Na busca de uma resposta, desejo partir da forma clássica do diálogo, usado no rito do Baptismo, para exprimir o acolhimento do recém-nascido na comunidade dos crentes e o seu renascimento em Cristo. O sacerdote perguntava, antes de mais nada, qual era o nome que os pais tinham escolhido para a criança, e prosseguia: « O que é que pedis à Igreja? ». Resposta: « A fé ». « E o que é que vos dá a fé? ». « A vida eterna ». Como vemos por este diálogo, os pais pediam para a criança o acesso à fé, a comunhão com os crentes, porque viam na fé a chave para a « vida eterna ». Com efeito hoje, como sempre, é disto que se trata no Baptismo, quando nos tornamos cristãos: é não somente um acto de socialização no âmbito da comunidade, nem simplesmente de acolhimento na Igreja. Os pais esperam algo mais para o baptizando: esperam que a fé – de que faz parte a corporeidade da Igreja e dos seus sacramentos – lhe dê a vida, a vida eterna.

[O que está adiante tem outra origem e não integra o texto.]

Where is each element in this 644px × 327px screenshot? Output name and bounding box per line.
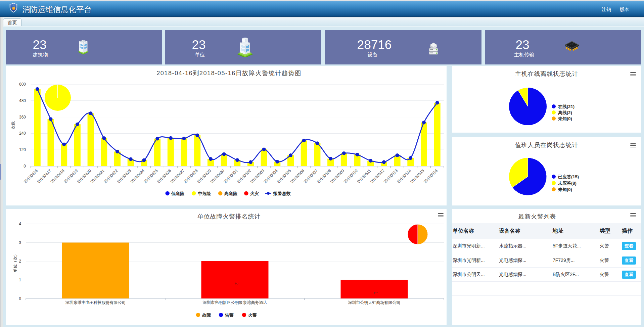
svg-text:单位故障火警排名统计: 单位故障火警排名统计: [197, 213, 261, 220]
svg-text:20180513: 20180513: [383, 168, 399, 184]
svg-text:2: 2: [234, 282, 239, 285]
svg-text:20180423: 20180423: [116, 168, 132, 184]
svg-text:20180501: 20180501: [223, 168, 239, 184]
svg-text:20180503: 20180503: [249, 168, 266, 184]
svg-text:20180418: 20180418: [49, 168, 65, 184]
svg-text:20180506: 20180506: [289, 168, 306, 184]
svg-text:600: 600: [19, 82, 26, 87]
svg-text:20180507: 20180507: [303, 168, 319, 184]
svg-text:深圳东维丰电子科技股份有限公司: 深圳东维丰电子科技股份有限公司: [65, 300, 126, 305]
svg-text:4: 4: [19, 222, 21, 226]
svg-text:2: 2: [19, 259, 21, 264]
svg-text:未知(0): 未知(0): [558, 187, 572, 192]
svg-text:20180419: 20180419: [63, 168, 79, 184]
svg-text:深圳市光明新区公明聚泉湾商务酒店: 深圳市光明新区公明聚泉湾商务酒店: [203, 300, 267, 305]
svg-text:3: 3: [19, 240, 21, 245]
svg-text:20180429: 20180429: [196, 168, 212, 184]
svg-text:火灾: 火灾: [250, 191, 259, 196]
svg-text:20180426: 20180426: [156, 168, 172, 184]
svg-text:20180425: 20180425: [143, 168, 159, 184]
svg-text:告警: 告警: [225, 313, 234, 318]
svg-text:20180430: 20180430: [210, 168, 226, 184]
svg-text:0: 0: [19, 296, 21, 301]
svg-text:20180508: 20180508: [316, 168, 332, 184]
svg-text:20180422: 20180422: [103, 168, 119, 184]
svg-text:主机在线离线状态统计: 主机在线离线状态统计: [515, 71, 578, 77]
svg-text:20180421: 20180421: [89, 168, 105, 184]
svg-text:深圳市公明天虹商场有限公司: 深圳市公明天虹商场有限公司: [348, 300, 401, 305]
svg-text:0: 0: [24, 164, 26, 169]
svg-text:1: 1: [373, 292, 378, 294]
svg-text:20180416: 20180416: [23, 168, 39, 184]
svg-text:火警: 火警: [248, 313, 257, 318]
svg-text:360: 360: [19, 115, 26, 120]
svg-text:480: 480: [19, 98, 26, 103]
svg-text:20180505: 20180505: [276, 168, 292, 184]
svg-text:在线(21): 在线(21): [558, 104, 574, 109]
svg-text:低危险: 低危险: [171, 191, 185, 196]
svg-text:报警总数: 报警总数: [273, 191, 291, 196]
svg-text:20180504: 20180504: [263, 168, 279, 184]
svg-text:故障: 故障: [202, 313, 211, 318]
svg-text:值班人员在岗状态统计: 值班人员在岗状态统计: [515, 142, 578, 148]
svg-text:2018-04-16到2018-05-16日故障火警统计趋势: 2018-04-16到2018-05-16日故障火警统计趋势图: [156, 70, 302, 77]
svg-text:20180510: 20180510: [342, 168, 359, 184]
svg-text:20180424: 20180424: [129, 168, 145, 184]
svg-text:20180509: 20180509: [329, 168, 346, 184]
svg-text:未知(0): 未知(0): [558, 116, 572, 121]
svg-text:次数: 次数: [11, 121, 15, 129]
svg-text:离线(2): 离线(2): [558, 110, 572, 115]
svg-text:单位（次）: 单位（次）: [13, 252, 17, 272]
svg-text:未应答(8): 未应答(8): [558, 181, 577, 186]
svg-text:中危险: 中危险: [198, 191, 211, 196]
svg-text:已应答(15): 已应答(15): [558, 174, 579, 179]
svg-text:120: 120: [19, 147, 26, 152]
svg-text:20180514: 20180514: [396, 168, 412, 184]
svg-text:高危险: 高危险: [224, 191, 238, 196]
svg-text:20180512: 20180512: [369, 168, 385, 184]
svg-text:20180516: 20180516: [423, 168, 439, 184]
svg-text:20180428: 20180428: [183, 168, 199, 184]
svg-text:20180502: 20180502: [236, 168, 252, 184]
svg-text:20180427: 20180427: [169, 168, 185, 184]
svg-text:240: 240: [19, 131, 26, 136]
svg-text:20180420: 20180420: [76, 168, 92, 184]
svg-text:20180515: 20180515: [409, 168, 425, 184]
svg-text:1: 1: [19, 278, 21, 282]
svg-text:20180417: 20180417: [36, 168, 52, 184]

Fé é substância da esperança. Aqui, porém, surge a pergunta: Queremos nós realmente isto: viver eternamente? Hoje, muitas pessoas rejeitam a fé, talvez simplesmente porque a vida eterna não lhes parece uma coisa desejável. Não querem de modo algum a vida eterna, mas a presente; antes, a fé na vida eterna parece, para tal fim, um obstáculo. Continuar a viver eternamente – sem fim – parece mais uma condenação do que um dom. Certamente a morte queria-se adiá-la o mais possível. Mas, viver sempre, sem um termo, acabaria por ser fastidioso e, em última análise, insuportável. É isto precisamente que diz, por exemplo, o Padre da Igreja Ambrósio na sua elegia pelo irmão defunto Sátiro: « Sem dúvida, a morte não fazia parte da natureza, mas tornou-se natural; porque Deus não instituiu a morte ao princípio, mas deu-a como remédio. Condenada pelo pecado a um trabalho contínuo e a lamentações insuportáveis, a vida dos homens começou a ser miserável. Deus teve de pôr fim a estes males, para que a morte restituísse o que a vida tinha perdido. Com efeito, a imortalidade seria mais penosa que benéfica, se não fosse promovida pela graça ».[6] Antes, Ambrósio tinha dito: « Não devemos chorar a morte, que é a causa de salvação universal »[7].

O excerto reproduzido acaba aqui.